The goal of reaching the Super Bowl, to be played at Cowboys Stadium near Dallas, Sanders' college town, has driven him since before the season when director of player development Ray Jackson talked to the rookies.
"He always preached to us that this team could be the team to go all the way and win it all," Sanders said. "He said that he just got a feeling. I sat back and looked at the guys on the team and the veteran leadership and that's what I really knew."
He came to Pittsburgh before training camp to learn from veteran Hines Ward after the Steelers had selected Sanders in the third round of the NFL Draft. The Bellville, Texas, native was drafted after he set SMU records for career catches, yards and touchdown receptions.
"Practice hard, study hard. Believe in your talents," Ward said he told Sanders. "You're here for a reason. It's not luck that you're in the NFL, it's not luck that you're out dressing every Sunday."

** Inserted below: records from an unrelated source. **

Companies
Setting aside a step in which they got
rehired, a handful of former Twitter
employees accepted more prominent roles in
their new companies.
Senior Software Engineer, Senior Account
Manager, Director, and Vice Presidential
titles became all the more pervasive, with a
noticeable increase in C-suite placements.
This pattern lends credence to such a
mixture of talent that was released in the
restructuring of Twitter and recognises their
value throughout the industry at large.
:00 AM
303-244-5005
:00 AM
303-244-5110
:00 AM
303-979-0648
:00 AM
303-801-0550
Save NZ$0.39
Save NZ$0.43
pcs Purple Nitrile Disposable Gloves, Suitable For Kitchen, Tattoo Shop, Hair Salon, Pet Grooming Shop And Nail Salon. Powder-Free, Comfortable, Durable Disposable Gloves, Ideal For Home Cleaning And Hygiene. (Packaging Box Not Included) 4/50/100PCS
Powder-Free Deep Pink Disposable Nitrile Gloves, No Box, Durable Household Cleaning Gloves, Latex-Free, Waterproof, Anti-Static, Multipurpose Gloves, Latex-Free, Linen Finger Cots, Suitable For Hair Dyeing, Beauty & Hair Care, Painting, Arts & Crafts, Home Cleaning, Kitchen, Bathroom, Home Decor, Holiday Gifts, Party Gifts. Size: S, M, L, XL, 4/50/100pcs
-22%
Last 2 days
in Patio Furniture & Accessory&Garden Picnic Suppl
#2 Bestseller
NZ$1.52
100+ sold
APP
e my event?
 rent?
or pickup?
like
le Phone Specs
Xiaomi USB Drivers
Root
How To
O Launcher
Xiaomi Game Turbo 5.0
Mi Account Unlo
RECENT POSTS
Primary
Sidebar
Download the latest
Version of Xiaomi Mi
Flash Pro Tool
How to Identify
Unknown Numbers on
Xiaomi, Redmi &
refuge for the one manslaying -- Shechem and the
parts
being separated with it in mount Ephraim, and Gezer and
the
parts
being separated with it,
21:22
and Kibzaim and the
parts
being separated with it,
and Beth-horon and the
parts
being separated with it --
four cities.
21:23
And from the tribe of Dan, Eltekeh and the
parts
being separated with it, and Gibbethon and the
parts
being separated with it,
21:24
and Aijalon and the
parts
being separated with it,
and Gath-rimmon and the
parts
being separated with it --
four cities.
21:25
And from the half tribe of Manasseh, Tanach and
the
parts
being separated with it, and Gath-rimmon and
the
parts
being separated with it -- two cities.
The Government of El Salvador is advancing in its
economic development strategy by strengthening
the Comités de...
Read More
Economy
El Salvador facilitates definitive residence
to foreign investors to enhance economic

Sanders' success didn't arrive right away. He played in the first game and returned kicks, but did not dress for the next three games. During that span, Brown returned the first live NFL ball he touched for a touchdown, and the competition to dress began between the two.
"Two dogs, one bone," Sanders said. "I'll never forget that."
He returned for the fifth game, against Cleveland, and has played in every game since, getting 28 receptions for 376 yards and two touchdowns. He has filled the role Mike Wallace had last year, when Wallace learned from Ward and Santonio Holmes as a rookie. Wallace said Sanders filled it well.
"In certain situations he's asking for the ball," Wallace said. "Any time you got a guy who wants the ball on third down and is not afraid to drop that thing, man, that's saying a lot."
Then Week 15 came, and Sanders ran head-first into what he called the "rookie wall." Coaches told him to get an extra hour of sleep, and he heeded Ward's suggestions to take care of his body with massages and ice baths.
"It's definitely a blessing to have a vet like that teach you steps of the NFL," Sanders said of Ward.
The Steelers' Week 15 opponents happened to be the Jets. Quarterback Ben Roethlisberger threw to Sanders 13 times and Sanders caught seven for 78 yards that day, his best performance of the season.
Sunday, the Jets' top corners, Darrelle Revis and Antonio Cromartie, will probably cover Ward and Wallace most of the time, leaving Sanders and Brown against New York's third corner or a safety. That suits the offense well.
"We're not calling on Emmanuel every single play," Roethlisberger said. "We're not calling on Antonio every play. It's when we call on them they answer the bell."